Errors from relay.frontend.from_tensorflow an ssd_mobilnet_net

lsy643 · September 25, 2020, 10:19am

Hi:

I am trying to use relay.frontend.from_tensorflow to convert a SSD model from Tensorflow Object Models V1

This is the url of the inference_graph_def

It seems that the errors come from argwhere and where operators.

Many errors like these below occurs

[10:02:08] /root/Codes/lsy_tvm/src/printer/doc.cc:55: text node: 'e[31m an internal invariant was violated while typechecking your program [10:02:08] /root/Codes/lsy_tvm/src/tir/ir/expr.cc:647: Check failed: lanes > 1 (0 vs. 1) : 
Stack trace:
  [bt] (0) /root/Codes/lsy_tvm/build/libtvm.so(+0x109c4c2) [0x7ff7a31ef4c2]
  [bt] (1) /root/Codes/lsy_tvm/build/libtvm.so(tvm::tir::Broadcast::Broadcast(tvm::PrimExpr, int)+0x12a) [0x7ff7a31f39aa]
  [bt] (2) /root/Codes/lsy_tvm/build/libtvm.so(tvm::BinaryOpMatchTypes(tvm::PrimExpr&, tvm::PrimExpr&)+0x445) [0x7ff7a323df55]
  [bt] (3) /root/Codes/lsy_tvm/build/libtvm.so(tvm::operator-(tvm::PrimExpr, tvm::PrimExpr)+0x32) [0x7ff7a323e6b2]
  [bt] (4) /root/Codes/lsy_tvm/build/libtvm.so(tvm::relay::TypeSolver::Reporter::AssertEQ(tvm::PrimExpr const&, tvm::PrimExpr const&)+0x4b) [0x7ff7a36d6fcb]
  [bt] (5) /root/Codes/lsy_tvm/build/libtvm.so(tvm::relay::WhereRel(tvm::runtime::Array<tvm::Type, void> const&, int, tvm::Attrs const&, tvm::TypeReporter const&)+0x527) [0x7ff7a35e9a67]
  [bt] (6) /root/Codes/lsy_tvm/build/libtvm.so(std::_Function_handler<void (tvm::runtime::TVMArgs, tvm::runtime::TVMRetValue*), tvm::runtime::TypedPackedFunc<bool (tvm::runtime::Array<tvm::Type, void> const&, int, tvm::Attrs const&, tvm::TypeReporter const&)>::AssignTypedLambda<bool (*)(tvm::runtime::Array<tvm::Type, void> const&, int, tvm::Attrs const&, tvm::TypeReporter const&)>(bool (*)(tvm::runtime::Array<tvm::Type, void> const&, int, tvm::Attrs const&, tvm::TypeReporter const&))::{lambda(tvm::runtime::TVMArgs const&, tvm::runtime::TVMRetValue*)#1}>::_M_invoke(std::_Any_data const&, tvm::runtime::TVMArgs&&, tvm::runtime::TVMRetValue*&&)+0x63b) [0x7ff7a303a4cb]
  [bt] (7) /root/Codes/lsy_tvm/build/libtvm.so(tvm::relay::TypeSolver::Solve()+0x380) [0x7ff7a36d3fc0]
  [bt] (8) /root/Codes/lsy_tvm/build/libtvm.so(tvm::relay::TypeInferencer::Infer(tvm::RelayExpr)+0x55) [0x7ff7a383fcb5]

tiandiao123 · October 13, 2020, 10:14pm

Did you solve this problem?
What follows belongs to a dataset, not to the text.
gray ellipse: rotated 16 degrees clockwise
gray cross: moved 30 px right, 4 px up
I have same issue

kevinthesun · October 13, 2020, 10:33pm

Can you provide a script showing how you compiled the model?

lsy643 · October 14, 2020, 3:13am

@tiandiao123 Not yet. The where problem is caused by the WhereRel in src/relay/op/tensor/transform.cc, you can fix it by changing like this to deal with the dynamic shape:

for (size_t i = 0; i < x_shape.size(); i++) {
    if(x_shape[i].as<AnyNode>() || y_shape[i].as<AnyNode>()) {**
      continue;
    }

    CHECK(reporter->AssertEQ(x_shape[i], y_shape[i]))
        << "x and y must have the same shape: " << x_shape << " vs " << y_shape;

    if (i < cond_shape.size()) {
      CHECK(reporter->AssertEQ(cond_shape[i], x_shape[i]))
          << "condition and x must have the same shape: " << cond_shape << " vs " << x_shape;
    }
  }

But there are other problems.

lsy643 · October 14, 2020, 3:22am

@kevinthesun Sure. The pb of ssd_mobilenet_v1 I used. I upload it in Google Drive, and you may download it by clicking it.
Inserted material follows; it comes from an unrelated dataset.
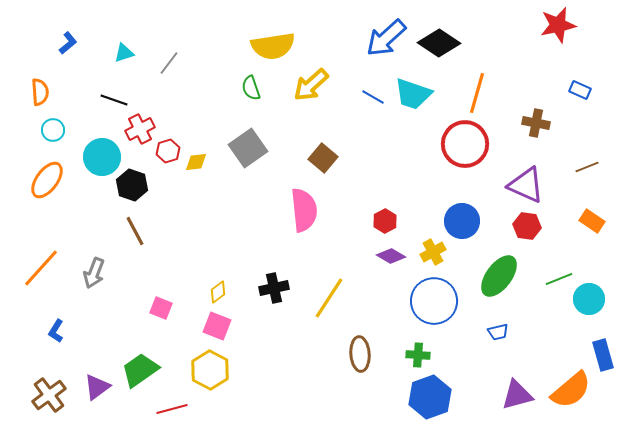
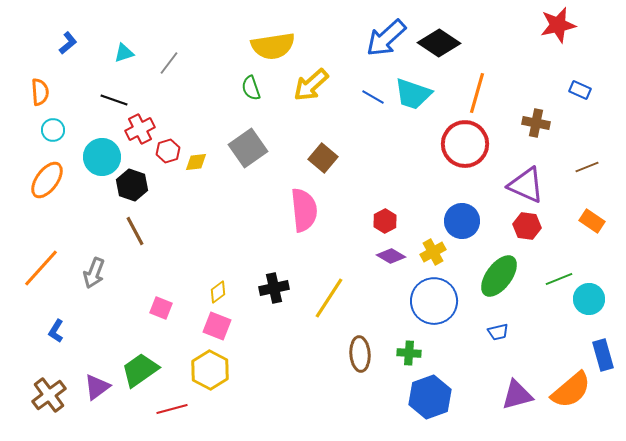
green cross at (418, 355): moved 9 px left, 2 px up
The script to compile the model

import tvm 
from tvm import relay
import tensorflow as tf

BOXES_NAME = 'detection_boxes'
CLASSES_NAME = 'detection_classes'
SCORES_NAME = 'detection_scores'
NUM_DETECTIONS_NAME = 'num_detections'
out_names = [BOXES_NAME, CLASSES_NAME, SCORES_NAME, NUM_DETECTIONS_NAME]


def load_graph_def(graph_def_path):
    infer_graph_def = tf.GraphDef()
    with open(graph_def_path, 'rb') as f:
        infer_graph_def.ParseFromString(f.read())  
    return infer_graph_def


def convert_ssd_mobilenet_v1_coco():
    model_name = 'ssd_mobilenet_v1_coco'

    graph_def_path = './frozen_inference_graph.pb'
    graph_def = load_graph_def(graph_def_path)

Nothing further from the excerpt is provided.